How to Audit Your AI Hiring Tools for Compliance
If you use AI in your hiring process, you need to audit it. Not because it sounds like best practice, but because an AI hiring audit is the only way to know whether your tools are working as intended, whether they are creating legal exposure, and whether they are actually improving your hiring outcomes. Many employers deploy AI hiring tools based on vendor promises and never look under the hood. That is a liability waiting to materialize. A structured compliance audit protects your organization, builds defensible documentation, and often reveals opportunities to improve how you use these tools.
This is the final post in our AI & Hiring Law series. The previous posts covered the legal landscape, EEOC guidelines, the organization vs decision distinction, and state-by-state regulations. This post gives you the practical tools to ensure compliance across all of those frameworks.
Why You Need an AI Hiring Audit
There are four categories of risk that an audit addresses:
- Legal risk. Multiple jurisdictions now require bias audits (NYC Local Law 144 mandates an annual independent audit). Even where audits are not yet legally required, the EEOC and state agencies expect employers to monitor their AI tools for disparate impact. Conducting an audit now creates documentation that demonstrates good faith compliance.
- Discrimination risk. AI tools can produce discriminatory outcomes without anyone intending it. Historical training data, proxy variables, and algorithmic design choices can all create patterns that systematically disadvantage protected groups. You will not know this is happening unless you measure it.
- Effectiveness risk. AI hiring tools are expensive and consequential. If your resume screener is ranking candidates in ways that do not correlate with actual job performance, you are paying for a tool that makes your hiring worse. An audit reveals whether the tool is delivering what was promised.
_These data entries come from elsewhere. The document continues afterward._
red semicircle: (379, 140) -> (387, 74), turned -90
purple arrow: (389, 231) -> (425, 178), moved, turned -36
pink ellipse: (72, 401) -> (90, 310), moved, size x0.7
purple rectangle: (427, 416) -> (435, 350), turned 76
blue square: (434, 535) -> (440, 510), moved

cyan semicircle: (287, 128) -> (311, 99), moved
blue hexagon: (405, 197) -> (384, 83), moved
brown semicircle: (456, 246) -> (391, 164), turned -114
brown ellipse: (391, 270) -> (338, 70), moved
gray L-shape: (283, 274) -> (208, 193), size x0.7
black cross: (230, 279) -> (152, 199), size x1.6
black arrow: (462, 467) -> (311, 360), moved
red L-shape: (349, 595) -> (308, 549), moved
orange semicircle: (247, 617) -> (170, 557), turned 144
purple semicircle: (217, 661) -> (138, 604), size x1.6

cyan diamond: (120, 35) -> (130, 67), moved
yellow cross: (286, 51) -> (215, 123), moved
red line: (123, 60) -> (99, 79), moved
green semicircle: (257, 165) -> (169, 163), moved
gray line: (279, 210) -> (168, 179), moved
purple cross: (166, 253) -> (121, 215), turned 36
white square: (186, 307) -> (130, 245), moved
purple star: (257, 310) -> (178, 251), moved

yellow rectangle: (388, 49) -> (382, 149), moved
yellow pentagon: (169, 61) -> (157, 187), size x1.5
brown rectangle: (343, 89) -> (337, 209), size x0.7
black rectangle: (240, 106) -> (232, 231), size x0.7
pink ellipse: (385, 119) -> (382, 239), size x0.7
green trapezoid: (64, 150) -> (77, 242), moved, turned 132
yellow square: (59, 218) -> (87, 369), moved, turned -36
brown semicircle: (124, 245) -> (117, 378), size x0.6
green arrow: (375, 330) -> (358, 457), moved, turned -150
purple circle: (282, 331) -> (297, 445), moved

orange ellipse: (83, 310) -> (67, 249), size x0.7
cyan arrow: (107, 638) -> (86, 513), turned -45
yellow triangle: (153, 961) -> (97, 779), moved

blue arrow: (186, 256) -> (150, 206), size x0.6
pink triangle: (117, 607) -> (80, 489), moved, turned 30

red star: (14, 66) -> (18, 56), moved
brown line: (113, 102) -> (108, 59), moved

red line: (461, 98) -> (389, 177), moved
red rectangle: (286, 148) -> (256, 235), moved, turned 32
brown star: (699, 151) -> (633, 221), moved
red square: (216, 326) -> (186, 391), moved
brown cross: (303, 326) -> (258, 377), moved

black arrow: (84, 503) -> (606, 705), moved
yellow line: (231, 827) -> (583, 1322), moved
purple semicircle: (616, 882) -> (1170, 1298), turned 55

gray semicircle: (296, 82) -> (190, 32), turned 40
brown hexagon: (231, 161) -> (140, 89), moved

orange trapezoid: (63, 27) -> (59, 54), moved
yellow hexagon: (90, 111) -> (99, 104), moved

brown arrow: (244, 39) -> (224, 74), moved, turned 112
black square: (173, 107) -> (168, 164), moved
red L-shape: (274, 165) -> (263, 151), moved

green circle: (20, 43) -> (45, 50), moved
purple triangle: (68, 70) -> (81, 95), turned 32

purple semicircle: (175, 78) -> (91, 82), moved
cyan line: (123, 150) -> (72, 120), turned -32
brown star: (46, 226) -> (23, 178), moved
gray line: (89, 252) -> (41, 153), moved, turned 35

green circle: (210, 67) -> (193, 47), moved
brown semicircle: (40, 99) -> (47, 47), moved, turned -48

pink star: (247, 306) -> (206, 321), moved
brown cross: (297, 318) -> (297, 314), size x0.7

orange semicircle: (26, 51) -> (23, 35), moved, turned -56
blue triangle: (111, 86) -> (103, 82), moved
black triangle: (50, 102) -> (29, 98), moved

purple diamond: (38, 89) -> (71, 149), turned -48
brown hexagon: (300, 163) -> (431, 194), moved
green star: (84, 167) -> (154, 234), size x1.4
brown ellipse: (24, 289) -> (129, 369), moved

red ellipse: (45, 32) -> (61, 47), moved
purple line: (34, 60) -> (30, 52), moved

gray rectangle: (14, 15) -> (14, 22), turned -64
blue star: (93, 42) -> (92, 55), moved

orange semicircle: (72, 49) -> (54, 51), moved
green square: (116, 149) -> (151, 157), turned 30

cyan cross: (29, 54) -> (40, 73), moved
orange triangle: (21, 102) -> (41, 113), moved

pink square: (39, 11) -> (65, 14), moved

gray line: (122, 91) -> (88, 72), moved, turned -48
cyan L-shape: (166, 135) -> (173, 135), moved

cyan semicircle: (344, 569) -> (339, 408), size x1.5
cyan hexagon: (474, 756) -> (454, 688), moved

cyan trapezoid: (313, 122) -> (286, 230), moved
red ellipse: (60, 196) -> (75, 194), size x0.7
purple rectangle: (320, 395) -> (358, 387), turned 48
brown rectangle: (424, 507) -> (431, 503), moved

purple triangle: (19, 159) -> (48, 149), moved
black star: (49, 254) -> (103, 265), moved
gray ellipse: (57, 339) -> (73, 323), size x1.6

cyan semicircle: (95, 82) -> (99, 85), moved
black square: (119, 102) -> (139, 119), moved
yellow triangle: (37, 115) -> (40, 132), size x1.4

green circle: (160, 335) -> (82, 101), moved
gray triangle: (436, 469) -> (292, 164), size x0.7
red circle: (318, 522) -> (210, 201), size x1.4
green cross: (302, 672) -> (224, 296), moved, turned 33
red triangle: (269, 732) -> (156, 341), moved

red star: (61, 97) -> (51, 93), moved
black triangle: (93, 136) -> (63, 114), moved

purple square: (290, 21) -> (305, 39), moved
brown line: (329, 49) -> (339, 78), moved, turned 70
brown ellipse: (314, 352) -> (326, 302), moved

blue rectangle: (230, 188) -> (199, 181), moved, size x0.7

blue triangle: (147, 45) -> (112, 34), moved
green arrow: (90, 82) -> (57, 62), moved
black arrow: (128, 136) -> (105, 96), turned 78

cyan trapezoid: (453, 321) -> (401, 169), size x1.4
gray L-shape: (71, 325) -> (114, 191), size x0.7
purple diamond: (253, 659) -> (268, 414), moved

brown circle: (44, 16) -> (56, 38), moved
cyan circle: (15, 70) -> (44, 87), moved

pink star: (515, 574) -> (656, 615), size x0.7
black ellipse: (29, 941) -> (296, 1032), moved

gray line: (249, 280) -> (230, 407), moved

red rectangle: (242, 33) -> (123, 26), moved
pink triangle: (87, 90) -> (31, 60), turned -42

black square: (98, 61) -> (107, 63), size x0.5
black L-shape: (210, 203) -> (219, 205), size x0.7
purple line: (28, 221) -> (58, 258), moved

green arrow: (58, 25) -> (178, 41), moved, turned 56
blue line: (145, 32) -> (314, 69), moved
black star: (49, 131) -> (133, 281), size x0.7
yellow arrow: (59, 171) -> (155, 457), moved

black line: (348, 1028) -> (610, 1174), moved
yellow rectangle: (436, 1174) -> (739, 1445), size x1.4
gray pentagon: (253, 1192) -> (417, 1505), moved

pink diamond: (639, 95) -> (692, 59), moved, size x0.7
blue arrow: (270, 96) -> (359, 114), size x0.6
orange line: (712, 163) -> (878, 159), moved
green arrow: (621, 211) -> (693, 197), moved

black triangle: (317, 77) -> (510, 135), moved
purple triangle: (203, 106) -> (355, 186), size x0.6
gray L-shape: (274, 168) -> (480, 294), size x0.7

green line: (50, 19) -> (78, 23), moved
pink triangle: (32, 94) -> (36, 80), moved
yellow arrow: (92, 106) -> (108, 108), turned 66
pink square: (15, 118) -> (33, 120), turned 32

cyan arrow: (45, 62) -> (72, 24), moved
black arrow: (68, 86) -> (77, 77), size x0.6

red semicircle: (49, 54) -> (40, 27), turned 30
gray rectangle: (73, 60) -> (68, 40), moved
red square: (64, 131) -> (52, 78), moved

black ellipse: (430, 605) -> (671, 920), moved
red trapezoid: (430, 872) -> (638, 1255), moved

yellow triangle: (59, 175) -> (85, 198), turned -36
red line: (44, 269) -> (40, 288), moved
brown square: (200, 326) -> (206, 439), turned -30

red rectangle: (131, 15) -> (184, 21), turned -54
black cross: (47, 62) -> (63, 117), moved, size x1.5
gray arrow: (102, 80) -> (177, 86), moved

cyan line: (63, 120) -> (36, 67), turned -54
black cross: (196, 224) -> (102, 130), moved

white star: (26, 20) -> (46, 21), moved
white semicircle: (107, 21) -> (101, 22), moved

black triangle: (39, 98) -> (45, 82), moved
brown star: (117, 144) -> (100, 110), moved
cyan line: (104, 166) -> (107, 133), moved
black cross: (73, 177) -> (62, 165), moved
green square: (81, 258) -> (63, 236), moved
- Reputational risk. Candidates talk. If your AI tools produce obviously unfair outcomes — rejecting qualified candidates, penalizing certain backgrounds, or providing a poor candidate experience — your employer brand suffers. An audit helps you catch these problems before they become public.
The Five-Phase Audit Framework
This framework is designed to be thorough enough for legal compliance and practical enough for organizations of any size. You can conduct this audit internally or engage an external auditor, though NYC Local Law 144 specifically requires independent auditors for bias audits.
Phase 1: Inventory and Classification
Before you can audit your AI tools, you need to know what you have. This phase is more involved than it sounds, because AI is often embedded in tools that are not marketed as “AI hiring tools.”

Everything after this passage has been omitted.